Abstract

Currently, the population dynamics of preclonal cancer cells before clonal expansion of tumors has not been sufficiently addressed thus far. By focusing on preclonal cancer cell population as a Darwinian evolutionary system, we formulated and analyzed the observed mutation frequency among tumors (MFaT) as a proxy for the hypothesized sequence read frequency and beneficial fitness effect of a cancer driver mutation. Analogous to intestinal crypts, we assumed that sample donor patients are separate culture tanks where proliferating cells follow certain population dynamics described by extreme value theory (EVT). To validate this, we analyzed three large-scale cancer genome datasets, each harboring > 10000 tumor samples and in total involving > 177898 observed mutation sites. We clarified the necessary premises for the application of EVT in the strong selection and weak mutation (SSWM) regime in relation to cancer genome sequences at scale. We also confirmed that the stochastic distribution of MFaT is likely of the Fréchet type, which challenges the well-known Gumbel hypothesis of beneficial fitness effects. Based on statistical data analysis, we demonstrated the potential of EVT as a population genetics framework to understand and explain the stochastic behavior of driver-mutation frequency in cancer genomes as well as its applicability in real cancer genome sequence data.

Highlights

  • The “Big Bang” model of cancer development and population genetics of cancer cellsTo deconvolve complex biology of cancer, it is useful to trace the temporal order of population dynamics events of cancer cells as well as the underlying somatic genetic events [1]

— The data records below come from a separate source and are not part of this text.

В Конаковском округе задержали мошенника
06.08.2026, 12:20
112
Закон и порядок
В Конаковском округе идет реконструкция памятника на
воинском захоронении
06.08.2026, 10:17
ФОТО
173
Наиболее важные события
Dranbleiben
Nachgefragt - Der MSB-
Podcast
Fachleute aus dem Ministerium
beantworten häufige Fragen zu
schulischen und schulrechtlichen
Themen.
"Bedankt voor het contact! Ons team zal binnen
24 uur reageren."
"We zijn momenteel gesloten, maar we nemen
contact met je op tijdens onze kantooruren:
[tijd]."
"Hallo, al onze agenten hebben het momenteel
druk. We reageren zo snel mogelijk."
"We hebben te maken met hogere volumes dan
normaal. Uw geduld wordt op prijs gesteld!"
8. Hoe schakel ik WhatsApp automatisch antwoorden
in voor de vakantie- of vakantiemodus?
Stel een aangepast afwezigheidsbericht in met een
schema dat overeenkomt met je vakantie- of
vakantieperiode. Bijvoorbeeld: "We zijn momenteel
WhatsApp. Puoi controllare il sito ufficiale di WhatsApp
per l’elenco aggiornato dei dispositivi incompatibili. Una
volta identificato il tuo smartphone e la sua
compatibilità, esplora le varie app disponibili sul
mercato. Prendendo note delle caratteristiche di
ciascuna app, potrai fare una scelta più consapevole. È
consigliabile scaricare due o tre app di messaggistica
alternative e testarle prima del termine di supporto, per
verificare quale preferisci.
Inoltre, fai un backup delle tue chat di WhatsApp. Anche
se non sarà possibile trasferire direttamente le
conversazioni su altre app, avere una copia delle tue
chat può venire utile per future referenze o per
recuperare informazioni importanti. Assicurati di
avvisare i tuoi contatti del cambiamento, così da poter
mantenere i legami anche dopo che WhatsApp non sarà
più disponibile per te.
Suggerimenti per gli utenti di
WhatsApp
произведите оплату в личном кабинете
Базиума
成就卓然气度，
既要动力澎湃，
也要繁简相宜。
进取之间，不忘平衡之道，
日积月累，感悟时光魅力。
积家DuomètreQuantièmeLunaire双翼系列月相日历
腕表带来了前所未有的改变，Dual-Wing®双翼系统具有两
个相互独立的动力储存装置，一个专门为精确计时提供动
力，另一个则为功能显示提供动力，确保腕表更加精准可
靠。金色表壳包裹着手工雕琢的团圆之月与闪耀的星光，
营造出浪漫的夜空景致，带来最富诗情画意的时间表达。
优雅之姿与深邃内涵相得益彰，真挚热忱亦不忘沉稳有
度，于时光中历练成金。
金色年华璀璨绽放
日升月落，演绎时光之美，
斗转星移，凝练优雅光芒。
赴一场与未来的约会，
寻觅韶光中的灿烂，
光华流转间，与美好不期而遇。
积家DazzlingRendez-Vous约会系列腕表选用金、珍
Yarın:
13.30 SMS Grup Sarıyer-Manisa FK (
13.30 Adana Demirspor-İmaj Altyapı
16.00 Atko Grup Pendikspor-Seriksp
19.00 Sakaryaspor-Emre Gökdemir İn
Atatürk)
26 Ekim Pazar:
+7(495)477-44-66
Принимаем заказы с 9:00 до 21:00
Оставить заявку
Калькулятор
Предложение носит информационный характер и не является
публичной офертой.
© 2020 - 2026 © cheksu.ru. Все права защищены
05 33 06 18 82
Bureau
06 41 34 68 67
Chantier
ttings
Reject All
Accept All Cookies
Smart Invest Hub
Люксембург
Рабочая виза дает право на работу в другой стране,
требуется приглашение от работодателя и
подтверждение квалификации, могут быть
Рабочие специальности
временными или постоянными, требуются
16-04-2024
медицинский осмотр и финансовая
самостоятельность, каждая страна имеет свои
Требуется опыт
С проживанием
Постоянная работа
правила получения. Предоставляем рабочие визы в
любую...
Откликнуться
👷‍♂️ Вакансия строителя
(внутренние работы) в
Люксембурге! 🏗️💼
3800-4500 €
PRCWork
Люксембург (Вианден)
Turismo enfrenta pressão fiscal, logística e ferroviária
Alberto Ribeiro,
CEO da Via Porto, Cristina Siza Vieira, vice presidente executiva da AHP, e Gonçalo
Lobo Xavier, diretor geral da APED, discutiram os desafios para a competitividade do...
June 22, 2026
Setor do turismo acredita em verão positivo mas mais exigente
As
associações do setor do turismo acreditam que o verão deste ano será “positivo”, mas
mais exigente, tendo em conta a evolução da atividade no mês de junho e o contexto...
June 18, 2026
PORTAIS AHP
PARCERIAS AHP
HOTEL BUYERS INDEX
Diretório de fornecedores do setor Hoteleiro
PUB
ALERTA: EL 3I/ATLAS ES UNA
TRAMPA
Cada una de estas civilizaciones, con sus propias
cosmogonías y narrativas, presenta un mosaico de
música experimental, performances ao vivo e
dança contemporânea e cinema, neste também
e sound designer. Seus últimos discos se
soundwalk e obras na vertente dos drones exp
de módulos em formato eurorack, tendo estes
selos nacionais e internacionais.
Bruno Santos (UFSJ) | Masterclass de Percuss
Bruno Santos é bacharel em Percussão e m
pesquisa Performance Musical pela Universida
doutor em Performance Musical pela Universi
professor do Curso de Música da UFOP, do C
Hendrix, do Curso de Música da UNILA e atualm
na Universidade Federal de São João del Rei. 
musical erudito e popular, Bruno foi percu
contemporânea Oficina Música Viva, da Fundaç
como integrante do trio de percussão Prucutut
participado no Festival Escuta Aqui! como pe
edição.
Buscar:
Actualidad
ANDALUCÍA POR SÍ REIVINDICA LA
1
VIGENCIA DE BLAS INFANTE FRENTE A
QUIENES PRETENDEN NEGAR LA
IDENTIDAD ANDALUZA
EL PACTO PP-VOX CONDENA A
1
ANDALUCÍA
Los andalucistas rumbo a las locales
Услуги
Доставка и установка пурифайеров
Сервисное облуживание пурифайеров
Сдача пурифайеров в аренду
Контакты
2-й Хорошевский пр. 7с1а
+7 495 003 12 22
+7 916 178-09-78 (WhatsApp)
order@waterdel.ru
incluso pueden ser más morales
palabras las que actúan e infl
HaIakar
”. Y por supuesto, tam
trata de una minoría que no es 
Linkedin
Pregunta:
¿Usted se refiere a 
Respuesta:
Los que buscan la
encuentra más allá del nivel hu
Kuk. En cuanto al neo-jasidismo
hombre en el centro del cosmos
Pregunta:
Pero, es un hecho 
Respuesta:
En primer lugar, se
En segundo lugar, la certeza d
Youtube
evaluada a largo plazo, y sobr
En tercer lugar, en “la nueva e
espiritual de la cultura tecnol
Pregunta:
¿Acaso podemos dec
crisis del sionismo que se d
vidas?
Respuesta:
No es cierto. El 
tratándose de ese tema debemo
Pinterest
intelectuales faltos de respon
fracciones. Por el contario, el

  • A visual inspection of the distribution shape using a density plot (Fig 2A and S2A Fig) suggested that the probability distribution of cancer driver mutation mutant allele frequency among tumors (MFaT) is approximately equal to the extreme value distribution

  • A Q-Q plot with Sugano normalization confirmed that the driver MFaT distribution is approximately described by the extreme value distribution given the relationship between observed and theoretical values (Fig 2B, S2B Fig)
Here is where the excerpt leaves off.